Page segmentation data

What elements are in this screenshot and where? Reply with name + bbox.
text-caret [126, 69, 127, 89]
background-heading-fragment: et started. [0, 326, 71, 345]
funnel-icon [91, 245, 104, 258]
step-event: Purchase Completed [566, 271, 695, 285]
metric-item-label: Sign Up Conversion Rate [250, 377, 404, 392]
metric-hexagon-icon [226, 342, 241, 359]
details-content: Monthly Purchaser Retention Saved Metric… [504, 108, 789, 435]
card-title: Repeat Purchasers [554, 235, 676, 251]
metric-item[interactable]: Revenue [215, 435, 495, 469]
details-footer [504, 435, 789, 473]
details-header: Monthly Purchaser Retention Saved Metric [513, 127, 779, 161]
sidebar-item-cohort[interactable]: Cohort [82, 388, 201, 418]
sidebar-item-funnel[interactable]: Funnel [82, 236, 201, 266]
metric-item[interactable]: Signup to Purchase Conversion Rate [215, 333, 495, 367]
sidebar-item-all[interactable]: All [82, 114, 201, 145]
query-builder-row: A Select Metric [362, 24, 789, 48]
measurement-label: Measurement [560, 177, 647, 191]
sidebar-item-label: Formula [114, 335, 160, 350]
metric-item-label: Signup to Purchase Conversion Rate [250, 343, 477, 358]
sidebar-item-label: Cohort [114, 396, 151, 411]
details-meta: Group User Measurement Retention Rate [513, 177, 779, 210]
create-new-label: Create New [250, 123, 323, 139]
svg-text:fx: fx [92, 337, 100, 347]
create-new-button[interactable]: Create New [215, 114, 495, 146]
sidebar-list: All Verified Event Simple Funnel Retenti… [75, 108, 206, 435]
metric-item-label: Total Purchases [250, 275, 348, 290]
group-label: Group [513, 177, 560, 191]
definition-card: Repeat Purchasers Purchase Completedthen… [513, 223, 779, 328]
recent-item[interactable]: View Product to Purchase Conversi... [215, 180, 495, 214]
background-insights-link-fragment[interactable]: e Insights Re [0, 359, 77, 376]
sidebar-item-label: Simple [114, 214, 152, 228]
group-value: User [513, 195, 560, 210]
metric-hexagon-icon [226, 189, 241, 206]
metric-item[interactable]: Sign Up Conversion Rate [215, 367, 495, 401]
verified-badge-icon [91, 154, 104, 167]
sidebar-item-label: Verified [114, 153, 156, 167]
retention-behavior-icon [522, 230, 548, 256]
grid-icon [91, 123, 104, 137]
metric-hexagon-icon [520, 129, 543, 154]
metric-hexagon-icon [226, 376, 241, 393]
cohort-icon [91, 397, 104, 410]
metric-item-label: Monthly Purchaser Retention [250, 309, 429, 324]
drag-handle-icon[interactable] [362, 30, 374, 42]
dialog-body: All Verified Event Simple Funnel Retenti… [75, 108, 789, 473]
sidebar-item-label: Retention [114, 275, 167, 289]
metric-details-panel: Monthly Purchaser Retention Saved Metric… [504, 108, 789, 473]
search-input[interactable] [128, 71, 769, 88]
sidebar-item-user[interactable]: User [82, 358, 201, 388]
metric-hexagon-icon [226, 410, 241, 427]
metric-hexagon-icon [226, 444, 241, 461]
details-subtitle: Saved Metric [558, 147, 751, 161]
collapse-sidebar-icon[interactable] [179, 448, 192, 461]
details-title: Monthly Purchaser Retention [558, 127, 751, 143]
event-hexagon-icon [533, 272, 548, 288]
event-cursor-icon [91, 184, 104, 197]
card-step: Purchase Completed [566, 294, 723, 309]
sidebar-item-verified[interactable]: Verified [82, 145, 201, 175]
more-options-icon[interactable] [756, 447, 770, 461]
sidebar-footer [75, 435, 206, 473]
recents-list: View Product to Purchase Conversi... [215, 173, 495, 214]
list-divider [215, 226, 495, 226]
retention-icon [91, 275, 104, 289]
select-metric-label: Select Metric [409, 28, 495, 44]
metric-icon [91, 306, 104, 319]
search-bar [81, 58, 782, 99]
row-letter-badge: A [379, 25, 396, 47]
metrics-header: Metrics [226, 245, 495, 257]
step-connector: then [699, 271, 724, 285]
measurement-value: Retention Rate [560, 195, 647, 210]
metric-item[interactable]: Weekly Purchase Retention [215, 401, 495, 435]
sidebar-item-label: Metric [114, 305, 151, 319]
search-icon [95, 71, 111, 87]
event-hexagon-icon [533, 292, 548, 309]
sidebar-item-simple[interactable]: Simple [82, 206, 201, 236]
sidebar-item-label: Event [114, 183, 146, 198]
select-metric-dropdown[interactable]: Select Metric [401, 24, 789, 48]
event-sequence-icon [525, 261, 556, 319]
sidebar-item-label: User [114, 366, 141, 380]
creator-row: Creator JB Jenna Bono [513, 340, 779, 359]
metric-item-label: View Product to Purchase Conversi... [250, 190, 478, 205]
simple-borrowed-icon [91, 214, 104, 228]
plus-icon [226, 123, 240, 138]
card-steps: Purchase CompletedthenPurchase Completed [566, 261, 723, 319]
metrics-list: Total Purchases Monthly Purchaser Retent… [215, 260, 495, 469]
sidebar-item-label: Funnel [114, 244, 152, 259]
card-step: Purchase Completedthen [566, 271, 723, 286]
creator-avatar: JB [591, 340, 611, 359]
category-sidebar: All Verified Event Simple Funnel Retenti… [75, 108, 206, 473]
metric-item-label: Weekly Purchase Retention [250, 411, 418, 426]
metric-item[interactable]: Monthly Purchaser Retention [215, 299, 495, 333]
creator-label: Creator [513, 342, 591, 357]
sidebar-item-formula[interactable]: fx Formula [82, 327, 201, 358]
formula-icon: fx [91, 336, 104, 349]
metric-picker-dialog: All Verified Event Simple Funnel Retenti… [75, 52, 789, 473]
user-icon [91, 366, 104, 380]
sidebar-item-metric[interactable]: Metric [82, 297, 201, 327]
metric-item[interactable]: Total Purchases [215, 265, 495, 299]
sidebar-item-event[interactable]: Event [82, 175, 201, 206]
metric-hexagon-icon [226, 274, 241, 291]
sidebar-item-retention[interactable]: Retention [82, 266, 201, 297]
---
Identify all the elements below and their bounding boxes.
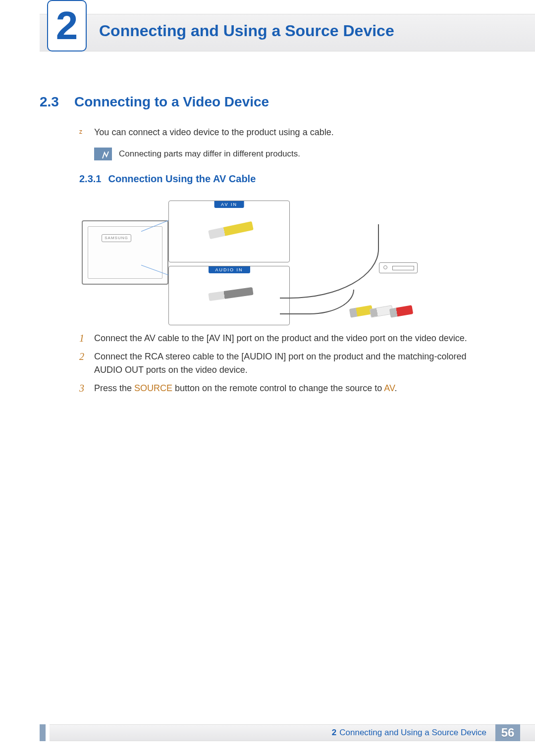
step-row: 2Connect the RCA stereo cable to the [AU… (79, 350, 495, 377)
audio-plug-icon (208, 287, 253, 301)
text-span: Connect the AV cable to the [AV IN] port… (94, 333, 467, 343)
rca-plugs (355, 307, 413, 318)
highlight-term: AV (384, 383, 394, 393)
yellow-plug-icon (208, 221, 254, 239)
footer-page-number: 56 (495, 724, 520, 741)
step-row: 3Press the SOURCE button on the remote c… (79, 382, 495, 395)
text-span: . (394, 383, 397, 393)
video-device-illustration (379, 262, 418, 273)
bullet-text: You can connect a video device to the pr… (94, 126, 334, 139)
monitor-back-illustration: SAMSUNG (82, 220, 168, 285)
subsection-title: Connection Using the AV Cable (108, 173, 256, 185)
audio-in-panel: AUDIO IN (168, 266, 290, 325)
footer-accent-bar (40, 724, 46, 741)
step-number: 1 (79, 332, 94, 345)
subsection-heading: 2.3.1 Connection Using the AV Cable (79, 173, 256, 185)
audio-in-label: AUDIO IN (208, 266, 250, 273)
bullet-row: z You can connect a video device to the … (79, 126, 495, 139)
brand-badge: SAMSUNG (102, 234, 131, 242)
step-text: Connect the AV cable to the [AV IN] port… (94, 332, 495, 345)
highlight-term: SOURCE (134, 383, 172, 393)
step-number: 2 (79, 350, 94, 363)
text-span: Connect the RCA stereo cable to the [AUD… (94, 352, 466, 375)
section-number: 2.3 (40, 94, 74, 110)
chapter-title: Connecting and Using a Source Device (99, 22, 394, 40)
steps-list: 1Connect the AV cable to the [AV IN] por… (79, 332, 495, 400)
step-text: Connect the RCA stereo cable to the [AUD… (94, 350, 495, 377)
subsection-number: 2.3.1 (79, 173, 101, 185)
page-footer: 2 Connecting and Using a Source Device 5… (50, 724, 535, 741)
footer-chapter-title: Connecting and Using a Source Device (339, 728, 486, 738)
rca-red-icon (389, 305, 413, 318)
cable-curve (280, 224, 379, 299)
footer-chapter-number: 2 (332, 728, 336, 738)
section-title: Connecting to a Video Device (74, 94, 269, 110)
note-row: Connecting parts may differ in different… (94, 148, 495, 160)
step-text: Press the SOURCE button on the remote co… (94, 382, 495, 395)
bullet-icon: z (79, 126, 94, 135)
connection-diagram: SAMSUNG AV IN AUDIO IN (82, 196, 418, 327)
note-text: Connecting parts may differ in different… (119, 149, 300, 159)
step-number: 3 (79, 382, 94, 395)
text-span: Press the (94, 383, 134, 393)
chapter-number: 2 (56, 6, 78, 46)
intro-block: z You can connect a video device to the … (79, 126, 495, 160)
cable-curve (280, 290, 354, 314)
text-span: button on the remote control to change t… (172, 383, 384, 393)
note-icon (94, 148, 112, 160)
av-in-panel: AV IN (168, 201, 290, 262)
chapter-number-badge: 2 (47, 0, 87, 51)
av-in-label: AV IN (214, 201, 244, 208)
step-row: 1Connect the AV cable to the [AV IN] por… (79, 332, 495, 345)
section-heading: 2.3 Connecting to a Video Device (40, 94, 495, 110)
==
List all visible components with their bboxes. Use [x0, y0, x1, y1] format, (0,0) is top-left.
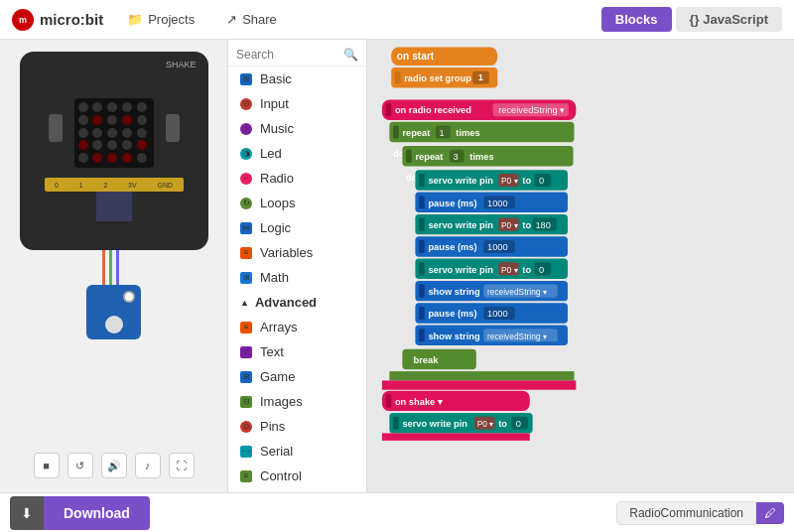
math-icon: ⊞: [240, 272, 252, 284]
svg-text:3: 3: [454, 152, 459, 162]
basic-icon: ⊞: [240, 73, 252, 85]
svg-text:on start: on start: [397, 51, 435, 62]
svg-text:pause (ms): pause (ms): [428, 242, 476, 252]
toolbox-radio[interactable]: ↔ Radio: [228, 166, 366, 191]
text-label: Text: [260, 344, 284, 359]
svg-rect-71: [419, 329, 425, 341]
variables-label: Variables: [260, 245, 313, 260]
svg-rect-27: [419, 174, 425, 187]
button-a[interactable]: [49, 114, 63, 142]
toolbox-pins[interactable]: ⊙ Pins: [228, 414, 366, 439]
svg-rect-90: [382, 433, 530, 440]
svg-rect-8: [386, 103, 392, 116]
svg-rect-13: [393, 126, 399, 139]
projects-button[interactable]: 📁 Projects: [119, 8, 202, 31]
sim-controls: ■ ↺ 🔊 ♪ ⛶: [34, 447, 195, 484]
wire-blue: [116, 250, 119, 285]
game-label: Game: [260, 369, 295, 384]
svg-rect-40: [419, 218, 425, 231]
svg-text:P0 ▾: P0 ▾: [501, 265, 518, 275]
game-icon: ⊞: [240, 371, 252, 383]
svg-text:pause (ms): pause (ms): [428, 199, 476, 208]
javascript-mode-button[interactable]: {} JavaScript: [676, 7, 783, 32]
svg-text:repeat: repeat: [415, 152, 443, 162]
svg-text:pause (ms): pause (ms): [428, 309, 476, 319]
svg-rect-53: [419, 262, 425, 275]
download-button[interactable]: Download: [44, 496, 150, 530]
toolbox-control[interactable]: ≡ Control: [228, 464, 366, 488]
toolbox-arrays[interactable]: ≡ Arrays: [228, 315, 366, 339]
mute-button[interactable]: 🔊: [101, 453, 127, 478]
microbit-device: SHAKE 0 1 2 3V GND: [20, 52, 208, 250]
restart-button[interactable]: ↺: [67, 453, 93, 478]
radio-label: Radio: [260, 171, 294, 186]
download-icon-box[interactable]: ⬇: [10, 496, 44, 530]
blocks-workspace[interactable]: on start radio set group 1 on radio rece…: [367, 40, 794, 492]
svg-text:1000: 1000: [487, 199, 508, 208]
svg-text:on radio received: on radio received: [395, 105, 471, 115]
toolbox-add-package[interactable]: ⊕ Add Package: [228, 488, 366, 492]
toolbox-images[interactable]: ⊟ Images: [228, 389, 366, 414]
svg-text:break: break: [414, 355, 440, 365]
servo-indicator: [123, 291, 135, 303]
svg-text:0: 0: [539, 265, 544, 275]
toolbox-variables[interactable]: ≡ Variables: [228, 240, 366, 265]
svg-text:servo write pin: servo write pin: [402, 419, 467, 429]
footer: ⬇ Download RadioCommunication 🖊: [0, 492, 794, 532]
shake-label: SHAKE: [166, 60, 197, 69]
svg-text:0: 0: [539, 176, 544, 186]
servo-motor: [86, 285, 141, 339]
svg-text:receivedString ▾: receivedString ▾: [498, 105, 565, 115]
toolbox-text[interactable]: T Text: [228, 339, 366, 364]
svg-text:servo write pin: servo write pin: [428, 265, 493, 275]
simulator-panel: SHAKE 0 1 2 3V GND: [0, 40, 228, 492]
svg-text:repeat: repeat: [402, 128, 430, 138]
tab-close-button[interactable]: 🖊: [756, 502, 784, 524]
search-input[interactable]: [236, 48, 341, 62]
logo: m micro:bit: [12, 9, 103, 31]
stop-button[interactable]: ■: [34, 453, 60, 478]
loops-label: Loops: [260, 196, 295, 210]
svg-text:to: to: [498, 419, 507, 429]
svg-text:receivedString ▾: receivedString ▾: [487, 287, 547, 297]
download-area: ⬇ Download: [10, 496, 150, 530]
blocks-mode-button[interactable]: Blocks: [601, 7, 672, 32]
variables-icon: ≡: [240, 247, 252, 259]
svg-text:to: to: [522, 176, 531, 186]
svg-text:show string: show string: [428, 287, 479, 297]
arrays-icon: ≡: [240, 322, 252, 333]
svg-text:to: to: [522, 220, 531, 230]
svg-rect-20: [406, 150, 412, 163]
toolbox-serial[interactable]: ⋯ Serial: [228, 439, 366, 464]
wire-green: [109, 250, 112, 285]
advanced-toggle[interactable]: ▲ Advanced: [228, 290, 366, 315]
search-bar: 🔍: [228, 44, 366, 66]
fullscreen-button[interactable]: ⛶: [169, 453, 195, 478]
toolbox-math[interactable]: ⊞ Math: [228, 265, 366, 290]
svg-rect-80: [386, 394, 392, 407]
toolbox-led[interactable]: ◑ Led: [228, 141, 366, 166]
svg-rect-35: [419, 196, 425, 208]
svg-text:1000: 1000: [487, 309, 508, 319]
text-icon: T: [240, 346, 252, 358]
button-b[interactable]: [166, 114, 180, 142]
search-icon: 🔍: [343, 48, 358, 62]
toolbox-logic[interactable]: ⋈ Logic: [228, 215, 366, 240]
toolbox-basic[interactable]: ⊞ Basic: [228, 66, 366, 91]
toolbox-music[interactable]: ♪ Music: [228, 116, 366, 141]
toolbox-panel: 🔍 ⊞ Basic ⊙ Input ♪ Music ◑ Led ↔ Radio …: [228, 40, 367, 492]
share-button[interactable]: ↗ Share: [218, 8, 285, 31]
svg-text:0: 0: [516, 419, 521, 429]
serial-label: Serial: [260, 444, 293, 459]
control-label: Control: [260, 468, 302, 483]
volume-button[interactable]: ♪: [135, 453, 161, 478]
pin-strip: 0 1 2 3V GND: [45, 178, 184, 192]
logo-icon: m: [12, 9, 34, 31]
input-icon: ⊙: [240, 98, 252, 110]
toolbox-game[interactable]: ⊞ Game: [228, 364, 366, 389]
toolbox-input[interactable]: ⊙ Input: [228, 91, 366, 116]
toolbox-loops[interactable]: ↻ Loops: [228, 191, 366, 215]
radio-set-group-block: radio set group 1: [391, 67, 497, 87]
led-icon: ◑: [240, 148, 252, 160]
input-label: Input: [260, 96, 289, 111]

# What the task requires:
Using the data above, establish how many lines include the word "background"; the reply is that number only.

# Response area:
2